## WHAT YOU SHOULD DO
Copy the data that follows exactly as it is, excluding all pictures.

#####

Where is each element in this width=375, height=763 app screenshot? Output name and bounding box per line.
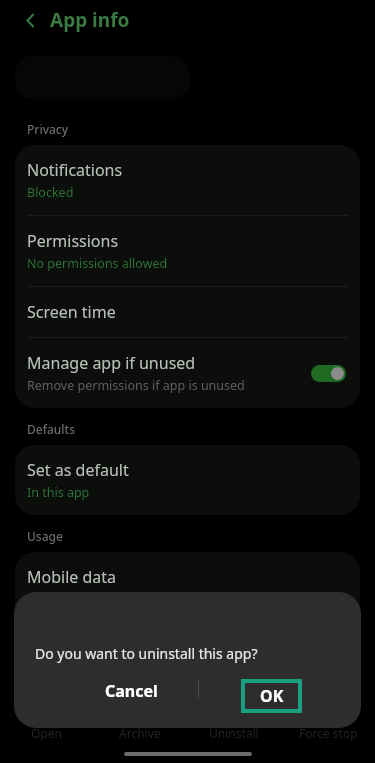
- button[interactable]: Archive: [93, 722, 187, 744]
- staticText: Defaults: [27, 421, 76, 437]
- staticText: No permissions allowed: [27, 255, 168, 272]
- staticText: Battery: [27, 637, 82, 659]
- button[interactable]: Set as default: [15, 445, 360, 515]
- staticText: Remove permissions if app is unused: [27, 377, 245, 394]
- button[interactable]: Mobile data: [15, 552, 360, 622]
- staticText: Manage app if unused: [27, 352, 196, 374]
- button[interactable]: Cancel: [72, 675, 190, 707]
- staticText: Archive: [119, 725, 161, 741]
- button[interactable]: Manage app if unused: [15, 338, 360, 408]
- staticText: Cancel: [105, 680, 158, 702]
- staticText: In this app: [27, 484, 90, 501]
- staticText: Notifications: [27, 159, 123, 181]
- button[interactable]: Uninstall: [187, 722, 281, 744]
- staticText: Usage: [27, 528, 63, 544]
- button[interactable]: Open: [0, 722, 93, 744]
- staticText: Blocked: [27, 184, 74, 201]
- button[interactable]: Battery: [15, 623, 360, 673]
- button[interactable]: Permissions: [15, 216, 360, 286]
- button[interactable]: Force stop: [281, 722, 375, 744]
- staticText: Privacy: [27, 121, 69, 137]
- staticText: Permissions: [27, 230, 119, 252]
- button[interactable]: Notifications: [15, 145, 360, 215]
- button[interactable]: Screen time: [15, 287, 360, 337]
- staticText: Set as default: [27, 459, 129, 481]
- other: Manage app if unused toggle: [311, 365, 346, 382]
- staticText: Uninstall: [209, 725, 259, 741]
- staticText: Open: [31, 725, 62, 741]
- staticText: Do you want to uninstall this app?: [35, 644, 258, 663]
- staticText: Force stop: [299, 725, 358, 741]
- button[interactable]: OK: [241, 679, 302, 713]
- button[interactable]: Back: [16, 6, 44, 34]
- staticText: No data used: [27, 591, 106, 608]
- staticText: OK: [260, 685, 284, 707]
- staticText: Screen time: [27, 301, 116, 323]
- staticText: App info: [50, 7, 130, 33]
- staticText: Mobile data: [27, 566, 117, 588]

#####

## RESULT BELOW
Where is each element in this width=375, height=763 app screenshot? Output name and bounding box per line.
- button[interactable]: Archive: [93, 722, 187, 744]
- staticText: Defaults: [27, 421, 76, 437]
- staticText: No permissions allowed: [27, 255, 168, 272]
- staticText: Battery: [27, 637, 82, 659]
- button[interactable]: Set as default: [15, 445, 360, 515]
- staticText: Remove permissions if app is unused: [27, 377, 245, 394]
- button[interactable]: Mobile data: [15, 552, 360, 622]
- staticText: Manage app if unused: [27, 352, 196, 374]
- button[interactable]: Cancel: [72, 675, 190, 707]
- staticText: Archive: [119, 725, 161, 741]
- button[interactable]: Manage app if unused: [15, 338, 360, 408]
- staticText: Cancel: [105, 680, 158, 702]
- staticText: In this app: [27, 484, 90, 501]
- staticText: Notifications: [27, 159, 123, 181]
- button[interactable]: Uninstall: [187, 722, 281, 744]
- staticText: Usage: [27, 528, 63, 544]
- button[interactable]: Open: [0, 722, 93, 744]
- staticText: Blocked: [27, 184, 74, 201]
- button[interactable]: Battery: [15, 623, 360, 673]
- button[interactable]: Permissions: [15, 216, 360, 286]
- button[interactable]: Force stop: [281, 722, 375, 744]
- staticText: Privacy: [27, 121, 69, 137]
- staticText: Permissions: [27, 230, 119, 252]
- button[interactable]: Notifications: [15, 145, 360, 215]
- button[interactable]: Screen time: [15, 287, 360, 337]
- staticText: Set as default: [27, 459, 129, 481]
- other: Manage app if unused toggle: [311, 365, 346, 382]
- staticText: Uninstall: [209, 725, 259, 741]
- staticText: Open: [31, 725, 62, 741]
- staticText: Do you want to uninstall this app?: [35, 644, 258, 663]
- staticText: Force stop: [299, 725, 358, 741]
- button[interactable]: OK: [241, 679, 302, 713]
- button[interactable]: Back: [16, 6, 44, 34]
- staticText: No data used: [27, 591, 106, 608]
- staticText: OK: [260, 685, 284, 707]
- staticText: Screen time: [27, 301, 116, 323]
- staticText: App info: [50, 7, 130, 33]
- staticText: Mobile data: [27, 566, 117, 588]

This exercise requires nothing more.